Halian is seeking a highly skilledSenior Design Quality Engineerto join a leading global medical device business based in Kent. This is a fantastic opportunity to contribute to the development of life-saving technologies while ensuring compliance with international quality and regulatory standards.

Key Responsibilities
  • Lead quality assurance activities across product development and manufacturing.
  • Ensure compliance with ISO 13485, ISO 14971, 21 CFR Part 820, and other relevant standards.
  • Act as the Quality Core Team Member, embedding quality into every stage of product design and realisation.
  • Apply advanced quality tools including risk management, design controls, verification and validation, CAPA, and statistical analysis.
  • Support regulatory compliance efforts, including audit readiness and responses to global regulatory bodies.
  • Develop and maintain product risk management files in accordance with ISO 14971.
  • Collaborate with cross-functional teams to manage product changes, participate in design reviews, and support design transfers.
  • Monitor global product data to identify trends, risks, and opportunities for improvement.
  • Provide guidance on resolving on-market product issues and escalate critical concerns to senior leadership.

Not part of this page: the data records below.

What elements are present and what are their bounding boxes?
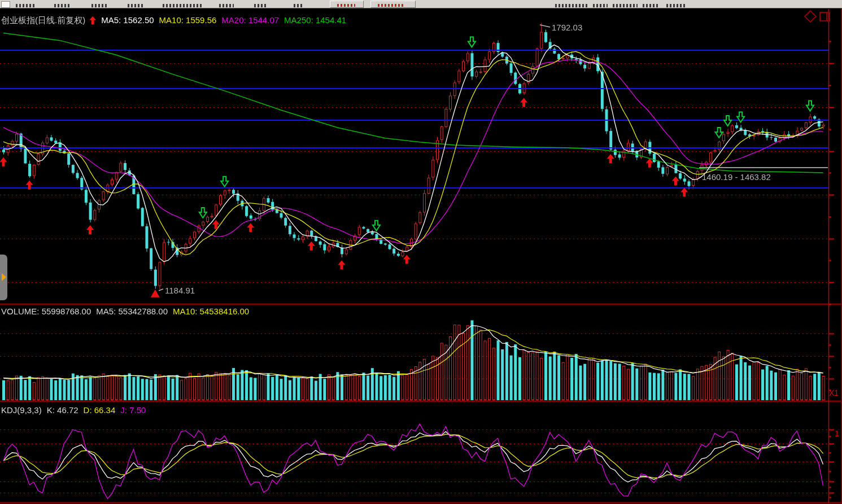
- readout: MA5: 1562.50: [101, 15, 154, 25]
- symbol-title: 创业板指(日线.前复权): [1, 15, 85, 25]
- toolbar-red-button-1[interactable]: [330, 1, 364, 8]
- volume-pane-readout-row: VOLUME: 55998768.00MA5: 55342788.00MA10:…: [1, 306, 259, 316]
- toolbar-clipped-menu[interactable]: [16, 4, 35, 7]
- toolbar-clipped-text: [643, 4, 658, 7]
- volume-scale-label: X1: [829, 388, 839, 397]
- readout: MA5: 55342788.00: [96, 306, 168, 316]
- left-panel-handle[interactable]: [0, 255, 7, 300]
- toolbar-clipped-menu[interactable]: [128, 4, 145, 7]
- toolbar-red-button-label: [378, 4, 404, 7]
- toolbar-clipped-menu[interactable]: [294, 4, 303, 7]
- toolbar-clipped-text: [666, 4, 687, 7]
- up-arrow-icon: [89, 16, 96, 24]
- toolbar-clipped-menu[interactable]: [91, 4, 108, 7]
- toolbar-clipped-menu[interactable]: [254, 4, 268, 7]
- expand-right-icon: [2, 273, 6, 281]
- readout: K: 46.72: [47, 405, 78, 415]
- readout: MA10: 54538416.00: [173, 306, 249, 316]
- kdj-scale-label: 1: [835, 429, 839, 438]
- toolbar-red-button-2[interactable]: [370, 1, 416, 8]
- toolbar-clipped-menu[interactable]: [163, 4, 203, 7]
- toolbar-clipped-text: [555, 4, 588, 7]
- toolbar: [0, 0, 842, 8]
- toolbar-red-button-label: [337, 4, 355, 7]
- readout: VOLUME: 55998768.00: [1, 306, 91, 316]
- ma-readouts: MA5: 1562.50MA10: 1559.56MA20: 1544.07MA…: [101, 15, 351, 25]
- toolbar-clipped-menu[interactable]: [219, 4, 234, 7]
- toolbar-clipped-text: [613, 4, 638, 7]
- readout: MA250: 1454.41: [284, 15, 346, 25]
- toolbar-clipped-menu[interactable]: [54, 4, 71, 7]
- range-annotation: 1460.19 - 1463.82: [702, 172, 771, 182]
- low-price-annotation: 1184.91: [165, 286, 195, 295]
- readout: D: 66.34: [84, 405, 116, 415]
- kdj-pane-readout-row: KDJ(9,3,3)K: 46.72D: 66.34J: 7.50: [1, 405, 156, 415]
- high-price-annotation: 1792.03: [552, 23, 582, 32]
- readout: J: 7.50: [120, 405, 146, 415]
- trading-terminal-window: { "toolbar": { "clipped": true }, "main_…: [0, 0, 842, 504]
- readout: KDJ(9,3,3): [1, 405, 42, 415]
- kdj-readouts: KDJ(9,3,3)K: 46.72D: 66.34J: 7.50: [1, 405, 151, 415]
- price-chart-canvas[interactable]: [0, 0, 842, 504]
- readout: MA20: 1544.07: [221, 15, 279, 25]
- toolbar-app-icon[interactable]: [1, 1, 10, 8]
- toolbar-clipped-text: [593, 4, 608, 7]
- volume-readouts: VOLUME: 55998768.00MA5: 55342788.00MA10:…: [1, 306, 254, 316]
- readout: MA10: 1559.56: [159, 15, 217, 25]
- main-pane-readout-row: 创业板指(日线.前复权)MA5: 1562.50MA10: 1559.56MA2…: [1, 15, 356, 26]
- window-restore-icon[interactable]: [819, 12, 830, 21]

  • Contribute to special projects and continuous improvement initiatives.
Skills & Experience
  • Strong understanding of Quality Management Systems and their integration with risk management, CAPA, complaints, and document control.
  • In-depth knowledge of medical device regulations and standards.
  • Proven ability to conduct complex investigations and apply systems thinking across hardware, software, and consumables.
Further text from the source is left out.